The Performance Mentor
Acting Resource Guide
Title: Acting Resource Guide
This is a brief acting resource guide to help performers know more about their selective fields of work, if you’re a dancer, entertainer, musician or athlete you may want to check out these resource guide.
Additional Dialogue Recording: ADR (also known as Dubbing): ADR stands for Automated Dialogue Replacement. If, for some reason, the dialogue or sound within a recorded scene is not of an acceptable standard, the actor involved in the scene may be asked to return in post-production to rerecord their lines for that particular scene. This rerecorded dialogue is then dubbed over the original, improving the quality. This method may also be used when the language of the film needs to be changed and the use of subtitles is not desired. The process is also used when adding voices to animated films or computer game characters.
Background Artist / Extra’s: They are nonspeaking performers on stage, movie or TV shows. They could be directed to sit, stand or walk in the background while the main actors/actresses does their part. They may also do special acts like dancing, swimming, skating, riding, or handling objects or animals as required.
Comedy: A performance that makes an audience laugh, including comedy theatre and stand up. Comedy theatre is performed by a full cast; stand up by an individual reciting pre-prepared material. Comedians need to be proficient writers with good observational skills, have a friendly manner, and good sense of timing.
Drama: The art of performing for stage using physical action and voice control. Actors/actresses are expected to control their body and voice effectively to convey a character’s personality and emotions; becoming a professional actor takes years, or even decades, of dedicated training to master the technicalities of the discipline, including voice projection, mime, and stage combat.
Feature Film: A full length film that runs between 40 to 210 minutes long. Different institutes like American Film Institute and British Film Institute prefer 40 minutes or longer while other organisations prefer 80 minutes or more.
Improvisation/Ad Lib: A performance without any prior preparation. An improviser must be fully trained in their discipline, be confident and able to think on their feet, and keep calm at all times.
Leading Actor/ Actress: A leading actor / actress is the person that plays the lead role of the film or play. They play the vital part of the film supported by the supporting actors / actresses.
Musical Theatre: A combination of drama, dance, and singing associated with colourful and often upbeat productions. Performers must be proficient in technicalities of drama, dance, and singing, so must be dedicated and patient while undergoing the demanding training.
Role Play: To act out a particular role for theatre/television/movie.
Screen Acting: Acting for television/cinema, unlike theatre screen acting emphasises realism. Screen actors must be able to convey personality and emotion without overacting, as well as speak with good diction, be competent improvisers, and maintain a good screen presence.
Stage Combat: A dramatic technique used to give the audience the illusion of violence without harming the other actors/actresses. Stage combat is a technical skill that requires dedicated practice to achieve confident, smooth, and fluid movements to deceive the audience.
Stunt Artist: Refers to people whose job is to perform dangerous stunts. It requires special skills and years of practice to perfect their work.
Short Film: Any film not longer than a feature film.

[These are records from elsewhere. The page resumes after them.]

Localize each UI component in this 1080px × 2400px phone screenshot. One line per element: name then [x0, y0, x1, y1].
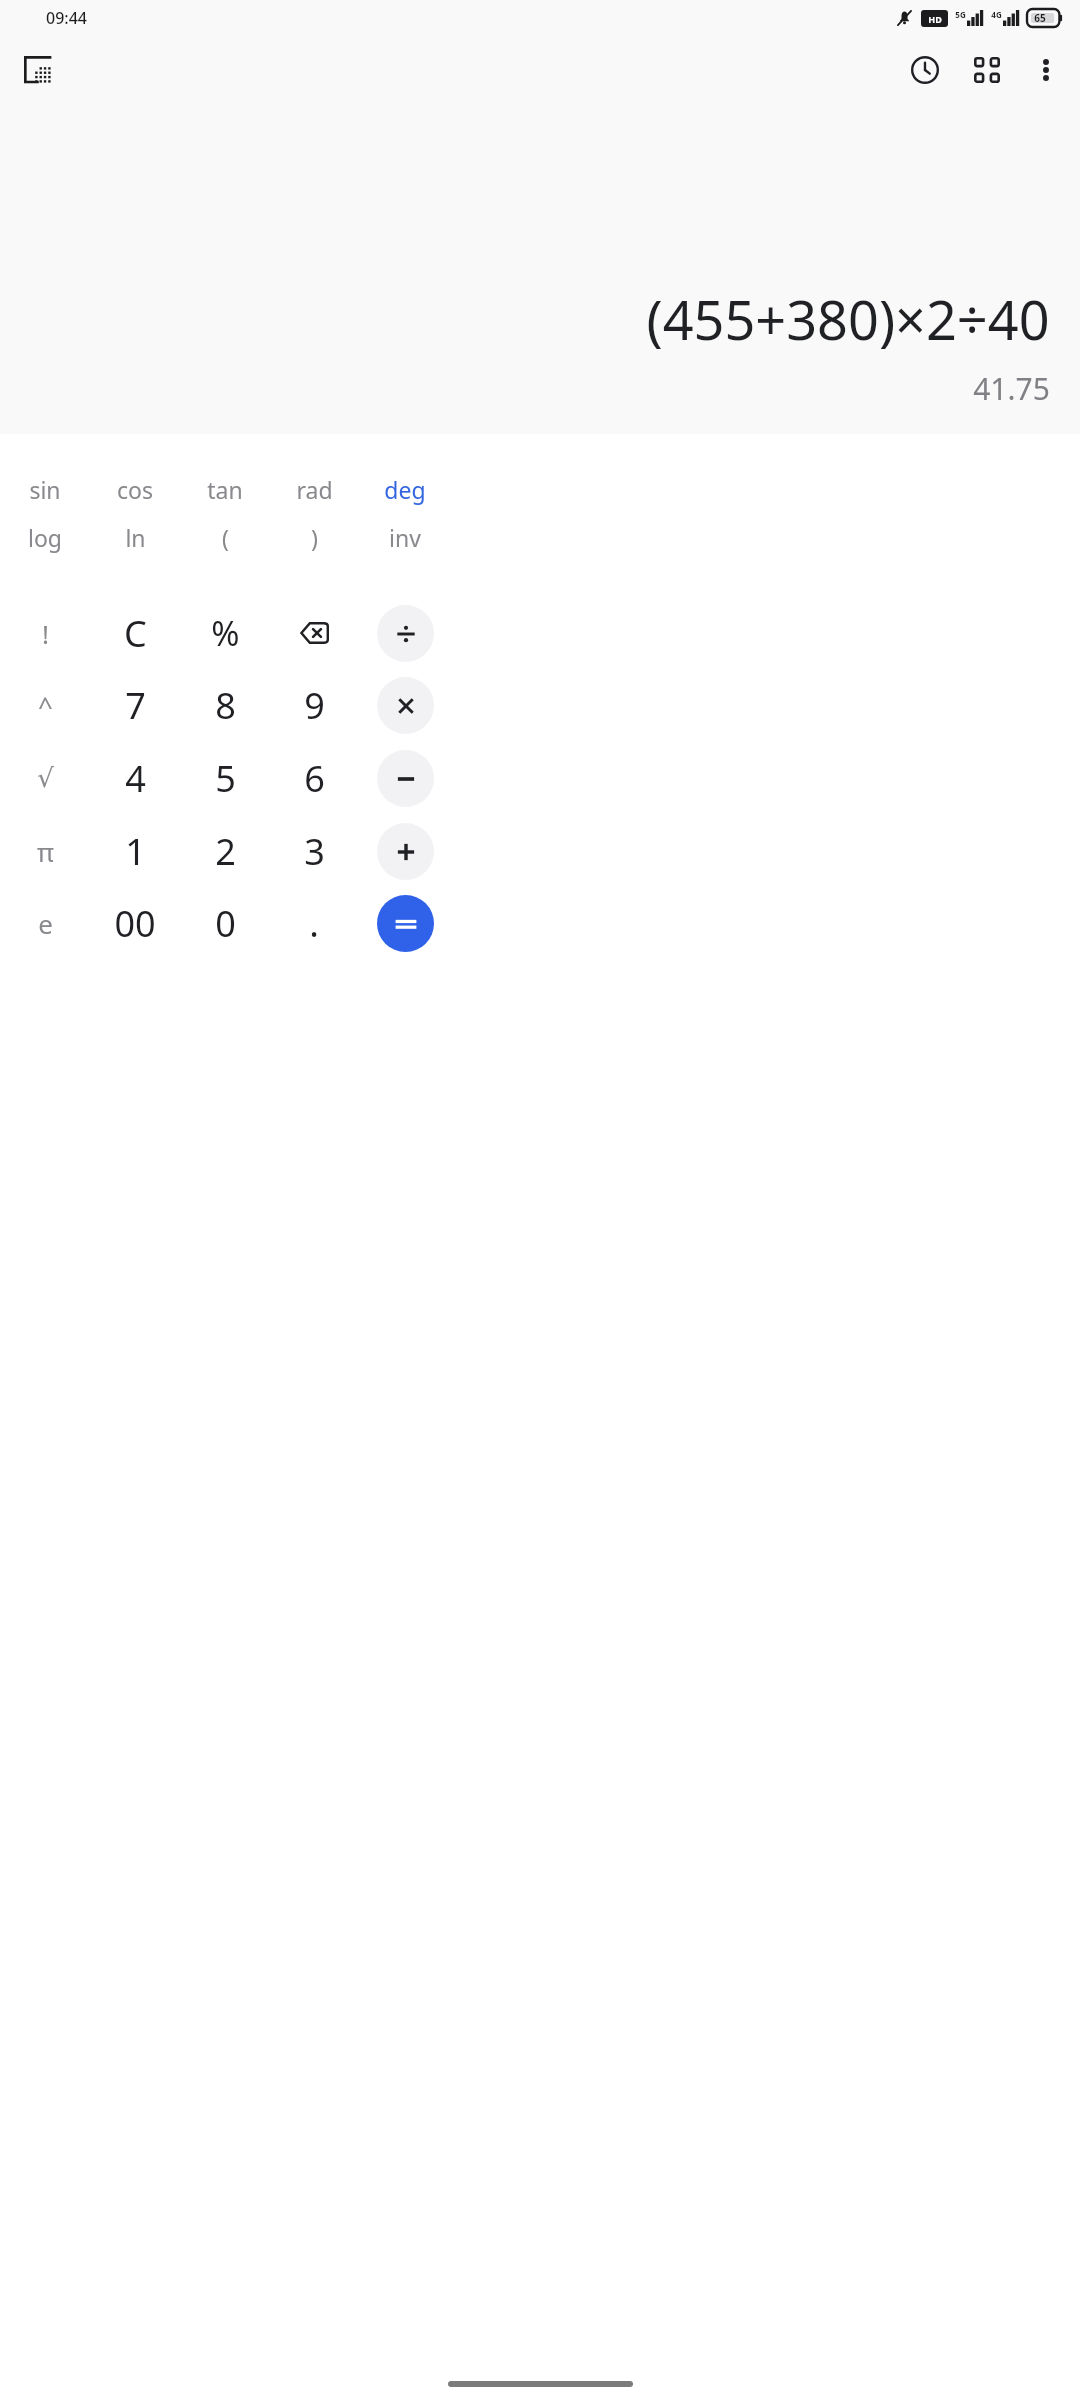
button[interactable]: ( [180, 503, 270, 571]
staticText: 09:44 [46, 7, 87, 29]
button[interactable]: Subtract [377, 750, 434, 807]
button[interactable]: cos [90, 455, 180, 523]
button[interactable]: Floating window [8, 40, 68, 100]
staticText: 1 [125, 827, 146, 876]
staticText: cos [117, 474, 153, 505]
staticText: HD [928, 13, 942, 25]
staticText: ^ [38, 688, 53, 723]
staticText: 5 [215, 754, 236, 803]
staticText: π [37, 834, 54, 869]
button[interactable]: Backspace [271, 590, 357, 676]
staticText: 4 [125, 754, 146, 803]
button[interactable]: Add [377, 823, 434, 880]
staticText: (455+380)×2÷40 [646, 282, 1050, 356]
staticText: √ [37, 763, 54, 793]
staticText: e [38, 906, 53, 941]
button[interactable]: History [894, 39, 956, 101]
button[interactable]: tan [180, 455, 270, 523]
button[interactable]: e [2, 880, 88, 966]
staticText: deg [384, 474, 426, 505]
button[interactable]: deg [360, 455, 450, 523]
button[interactable]: inv [360, 503, 450, 571]
button[interactable]: ln [90, 503, 180, 571]
button[interactable]: ! [2, 590, 88, 676]
button[interactable]: Unit converter [956, 39, 1018, 101]
staticText: . [309, 899, 319, 948]
button[interactable]: 6 [271, 735, 357, 821]
staticText: 7 [125, 681, 146, 730]
button[interactable]: More options [1018, 39, 1074, 101]
staticText: ! [42, 616, 49, 651]
staticText: ln [125, 522, 146, 553]
staticText: 65 [1034, 11, 1046, 25]
staticText: 0 [215, 899, 236, 948]
staticText: 4G [991, 9, 1002, 20]
staticText: 5G [955, 9, 966, 20]
button[interactable]: log [0, 503, 90, 571]
staticText: ( [222, 522, 229, 553]
button[interactable]: . [271, 880, 357, 966]
button[interactable]: Equals [377, 895, 434, 952]
button[interactable]: 9 [271, 662, 357, 748]
button[interactable]: 00 [92, 880, 178, 966]
staticText: rad [296, 474, 333, 505]
button[interactable]: Multiply [377, 677, 434, 734]
button[interactable]: 1 [92, 808, 178, 894]
button[interactable]: sin [0, 455, 90, 523]
button[interactable]: rad [269, 455, 359, 523]
staticText: tan [207, 474, 243, 505]
button[interactable]: 8 [182, 662, 268, 748]
staticText: 6 [304, 754, 325, 803]
button[interactable]: % [182, 590, 268, 676]
button[interactable]: π [2, 808, 88, 894]
button[interactable]: 3 [271, 808, 357, 894]
staticText: ) [311, 522, 318, 553]
button[interactable]: 7 [92, 662, 178, 748]
button[interactable]: √ [2, 735, 88, 821]
staticText: 8 [215, 681, 236, 730]
staticText: inv [389, 522, 421, 553]
button[interactable]: 4 [92, 735, 178, 821]
button[interactable]: C [92, 590, 178, 676]
staticText: sin [29, 474, 61, 505]
button[interactable]: 0 [182, 880, 268, 966]
staticText: % [211, 610, 240, 656]
staticText: 9 [304, 681, 325, 730]
button[interactable]: Divide [377, 605, 434, 662]
button[interactable]: 2 [182, 808, 268, 894]
button[interactable]: ^ [2, 662, 88, 748]
staticText: C [124, 609, 147, 658]
button[interactable]: ) [269, 503, 359, 571]
staticText: log [28, 522, 62, 553]
staticText: 00 [114, 899, 156, 948]
staticText: 2 [215, 827, 236, 876]
staticText: 41.75 [973, 368, 1050, 409]
staticText: 3 [304, 827, 325, 876]
button[interactable]: 5 [182, 735, 268, 821]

The Academy Of Motion Picture Arts and Sciences defines it as “an original motion picture which consists of a running time of 40 minutes or less, including all credits.
Supporting Actor/ Actress: Also be known as a ‘sidekick’ or ‘the antagonist’. Performs roles in a play or film that supports the leading roles. These roles are secondary leads and may not necessarily character roles. Supporting roles may be crucial or vital to the story.
Table Reading: This is an event where actors are gathered together (not necessarily around a table) to read the scripts, stage directions and narration in order to give the producers an overview of what the final production will sound like.
TV Presenting: The art of introducing and hosting a television programme. All presenters need to maintain a friendly and relaxed manner, be confident improvisers, and have fun. Presenters are required in many areas of the entertainment industry so potential presenters will need to master the specific skills required; for example, clear and simple communication for children’s television.
Voiceovers: A technique used to narrate stories, add comments to a particular scene or give personalities and voices to animated characters and animals.
Walk On Artist: An actor / actress that plays a minor role in which they have a few speaking lines or sometimes no lines at all.